Monday, January 12, 2009

A question for my shrink

Dear Dr. Campodónico,

I have a query to make, and I can't wait till Thursday's session. No; it's not about a dream this time around (bad news in that area, by the way: the blonde with the three tits keeps popping up), but about an article I've read in the Jerusalem Post. These are the relevant paragraphs:

The Security Council resolution passed on Friday calling for an immediate cease-fire in Gaza was a source of embarrassment for US Secretary of State Condoleezza Rice, who helped prepare it but ultimately was ordered to back down from voting for it and abstain, Prime Minister Ehud Olmert said Monday.

Rice did not end up voting for Resolution 1860, thanks to a phone conversation he held with US President George Bush shortly before the vote, Olmert told a meeting of local authority heads in Ashkelon as part of a visit to the South.

Upon receiving word that the US was planning to vote in favor of the resolution - viewed by Israel as impractical and failing to address its security concerns - Olmert demanded to get Bush on the phone, and refused to back down after being told that the president was delivering a lecture in Philadelphia. Bush interrupted his lecture to answer Olmert's call, the premier said.

America could not vote in favor of such a resolution, Olmert told Bush. Soon afterwards, Rice abstained when votes were counted at the UN.

See, after reading this I was left with the impression that -- well -- I'm not sure I'll gather the courage to confess this -- although it's also true you're bound by doctor-patient privilege--

OK, let's say it once and for all: it looked to me, from the article, that the Prime Minister of Israel gave an order to the President of the United States, and as a result of that order the US Secretary of State had to change the vote she had already decided to cast at the UN Security Council to accomodate the Israelis' desires.
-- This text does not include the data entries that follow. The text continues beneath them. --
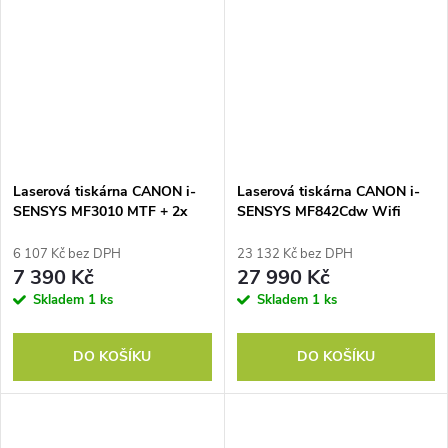
Laserová tiskárna CANON i-
Laserová tiskárna CANON i-
SENSYS MF3010 MTF + 2x
SENSYS MF842Cdw Wifi
ton
6 107 Kč bez DPH
23 132 Kč bez DPH
7 390 Kč
27 990 Kč
Skladem
1 ks
Skladem
1 ks
DO KOŠÍKU
DO KOŠÍKU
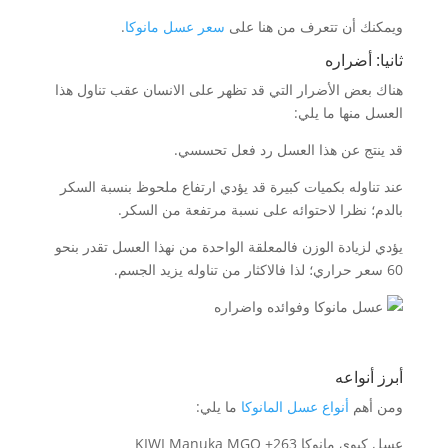
ويمكنك أن تتعرف من هنا على
سعر عسل مانوكا
.
ثانيا: أضراره
هناك بعض الأضرار التي قد تظهر على الانسان عقب تناول هذا
العسل منها ما يلي:
قد ينتج عن هذا العسل رد فعل تحسسي.
عند تناوله بكميات كبيرة قد يؤدي ارتفاع ملحوظ بنسبة السكر
بالدم؛ نظرا لاحتوائه على نسبة مرتفعة من السكر.
يؤدي لزيادة الوزن فالمعلقة الواحدة من نهذا العسل تقدر بنحو
60 سعر حراري؛ لذا فالاكثار من تناوله يزيد الجسم.
أبرز أنواعه
ومن أهم
أنواع عسل المانوكا
ما يلي:
عسل كيوي مانوكا KIWI Manuka MGO +263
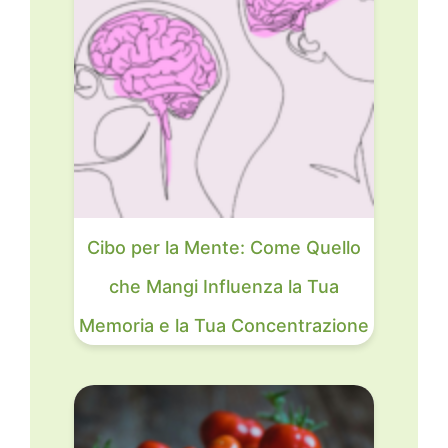
Cibo per la Mente: Come Quello
che Mangi Influenza la Tua
Memoria e la Tua Concentrazione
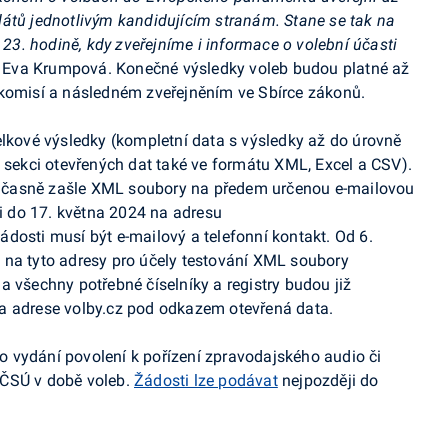
átů jednotlivým kandidujícím stranám. Stane se tak na
 23. hodině, kdy zveřejníme i informace o volební účasti
 Eva
Krumpová
. Konečné výsledky voleb budou platné až
 komisí a následném zveřejněním ve Sbírce zákonů.
elkové výsledky (kompletní data s výsledky až do úrovně
v sekci otevřených dat také ve formátu
XML
, Excel a
CSV
).
učasně zašle
XML
soubory na předem určenou e-mailovou
 do 17. května 2024 na adresu
žádosti musí být e-mailový a telefonní kontakt. Od 6.
na tyto adresy pro účely testování
XML
soubory
a všechny potřebné číselníky a registry budou již
a adrese volby.cz pod odkazem otevřená data.
 vydání povolení k pořízení zpravodajského audio či
 ČSÚ v době voleb.
Žádosti lze podávat
nejpozději do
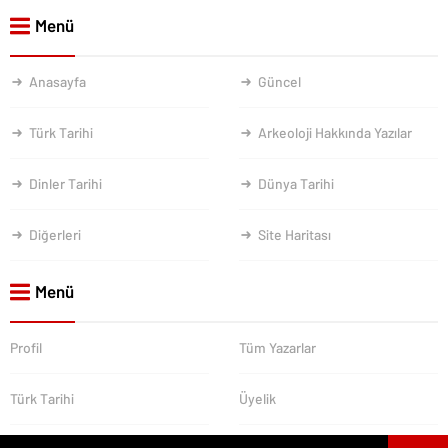
Menü
Anasayfa
Güncel
Türk Tarihi
Arkeoloji Hakkında Yazılar
Dinler Tarihi
Dünya Tarihi
Diğerleri
Site Haritası
Menü
Profil
Tüm Yazarlar
Türk Tarihi
Üyelik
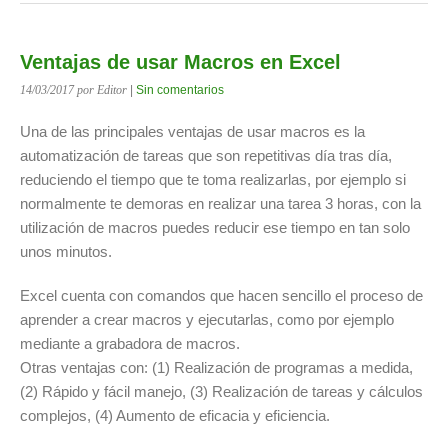
Ventajas de usar Macros en Excel
14/03/2017
por Editor
|
Sin comentarios
Una de las principales ventajas de usar macros es la
automatización de tareas que son repetitivas día tras día,
reduciendo el tiempo que te toma realizarlas, por ejemplo si
normalmente te demoras en realizar una tarea 3 horas, con la
utilización de macros puedes reducir ese tiempo en tan solo
unos minutos.
Excel cuenta con comandos que hacen sencillo el proceso de
aprender a crear macros y ejecutarlas, como por ejemplo
mediante a grabadora de macros.
Otras ventajas con: (1) Realización de programas a medida,
(2) Rápido y fácil manejo, (3) Realización de tareas y cálculos
complejos, (4) Aumento de eficacia y eficiencia.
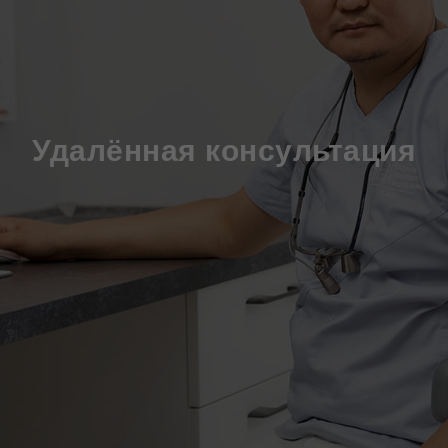
Удалённая консультация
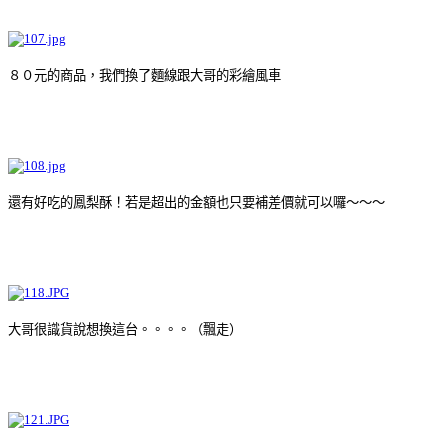
８０元的商品，我們換了麵線跟大哥的彩繪風車
還有好吃的鳳梨酥！若是超出的金額也只要補差價就可以囉～～～
大哥很識貨說想換這台。。。。（飄走）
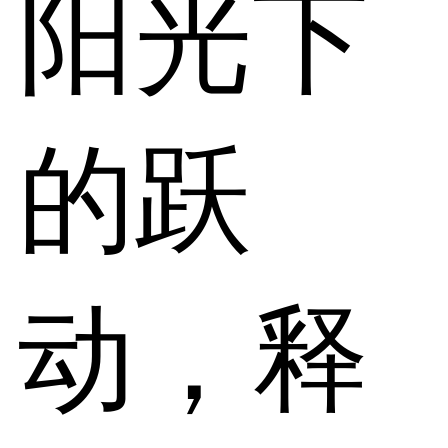
阳光下
的跃
动，释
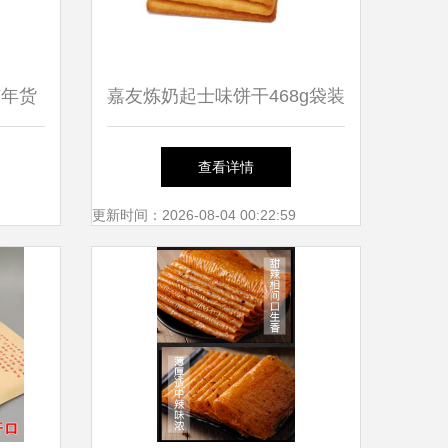
与年货
嘉友炼奶起士味饼干468g袋装
食
全解析及邮乐官网购买指南
查看详情
更新时间：2026-08-04 00:22:59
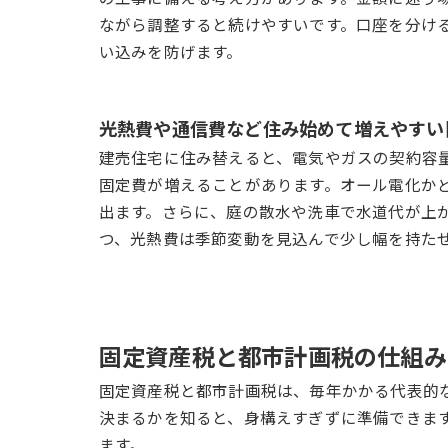
ながら調整すると続けやすいです。口座を分け
い込みを防げます。
光熱費や通信費など住み始めて増えやすい
建売住宅に住み替えると、電気やガスの契約容
固定費が増えることがあります。オール電化か
出ます。さらに、庭の散水や洗車で水道代が上
つ、光熱費は季節変動を見込んで少し幅を持た
固定資産税と都市計画税の仕組み
固定資産税と都市計画税は、毎年かかる代表的
決まるかを知ると、身構えすぎずに準備できま
ます。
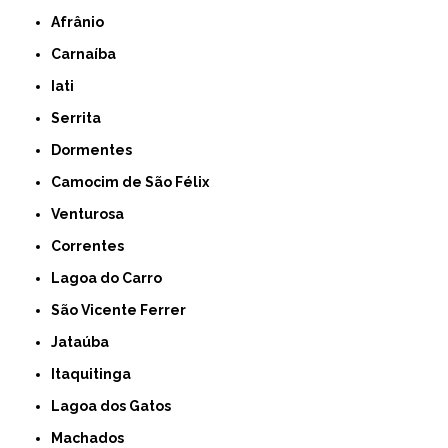
Afrânio
Carnaíba
Iati
Serrita
Dormentes
Camocim de São Félix
Venturosa
Correntes
Lagoa do Carro
São Vicente Ferrer
Jataúba
Itaquitinga
Lagoa dos Gatos
Machados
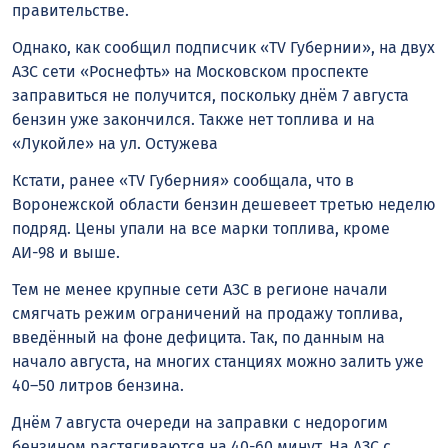
правительстве.
Однако, как сообщил подписчик «TV Губернии», на двух
АЗС сети «Роснефть» на Московском проспекте
заправиться не получится, поскольку днём 7 августа
бензин уже закончился. Также нет топлива и на
«Лукойле» на ул. Остужева
Кстати, ранее «TV Губерния» сообщала, что в
Воронежской области бензин дешевеет третью неделю
подряд. Цены упали на все марки топлива, кроме
АИ-98 и выше.
Тем не менее крупные сети АЗС в регионе начали
смягчать режим ограничений на продажу топлива,
введённый на фоне дефицита. Так, по данным на
начало августа, на многих станциях можно залить уже
40–50 литров бензина.
Днём 7 августа очереди на заправки с недорогим
бензином растягиваются на 40-60 минут. На АЗС с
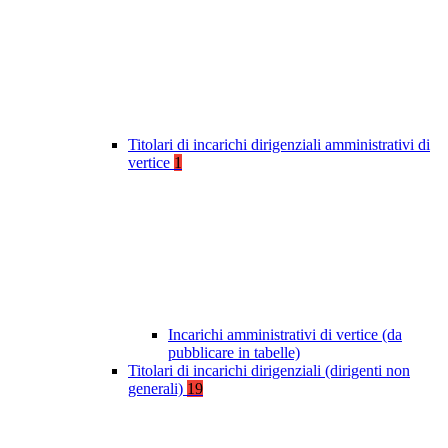
Titolari di incarichi dirigenziali amministrativi di
vertice
1
Incarichi amministrativi di vertice (da
pubblicare in tabelle)
Titolari di incarichi dirigenziali (dirigenti non
generali)
19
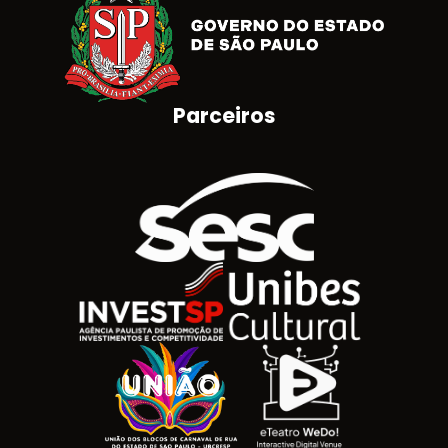
Parceiros
Brasão do Estado de São Paulo
Logotipo SESC
Logotipo Invest SP
Unibes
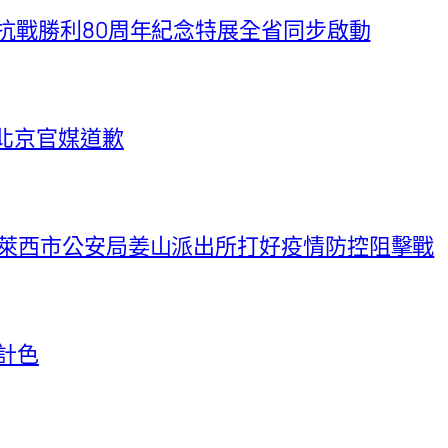
！抗戰勝利80周年紀念特展全省同步啟動
北京官媒道歉
 萊西市公安局姜山派出所打好疫情防控阻擊戰
設計色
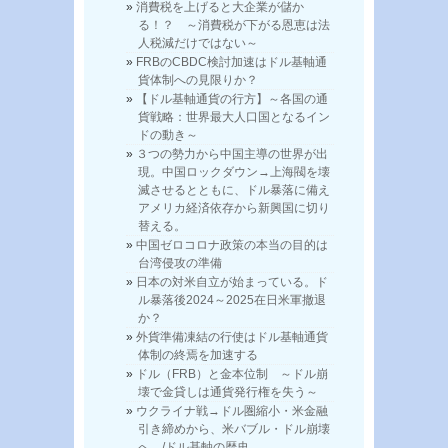
消費税を上げると大企業が儲か
る！？ ～消費税が下がる恩恵は法
人税減だけではない～
FRBのCBDC検討加速はドル基軸通
貨体制への見限りか？
【ドル基軸通貨の行方】～各国の通
貨戦略：世界最大人口国となるイン
ドの動き～
３つの勢力から中国主導の世界が出
現。中国ロックダウン→上海閥を壊
滅させるとともに、ドル暴落に備え
アメリカ経済依存から新興国に切り
替える。
中国ゼロコロナ政策の本当の目的は
台湾侵攻の準備
日本の対米自立が始まっている。ド
ル暴落後2024～2025在日米軍撤退
か？
外貨準備凍結の行使はドル基軸通貨
体制の終焉を加速する
ドル（FRB）と金本位制 ～ドル崩
壊で金貸しは通貨発行権を失う～
ウクライナ戦→ドル圏縮小・米金融
引き締めから、米バブル・ドル崩壊
へ。/ドル基軸の歴史。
And even though I rationally knew that it couldn't be true, that these kinds of things can only happen in conspiracy theories, in my innermost self I was convinced that my twisted reading of the events was accurate.

Dr. Campodónico -- am I an antisemite?

2 comments:

Anonymous said...

Rule #1 of Special Relationship: Don't analyze Special Relationship.

Nice blog, compañero.

About Medicine Blog said...

Bush interrupted his lecture to answer Olmert's call, the premier said.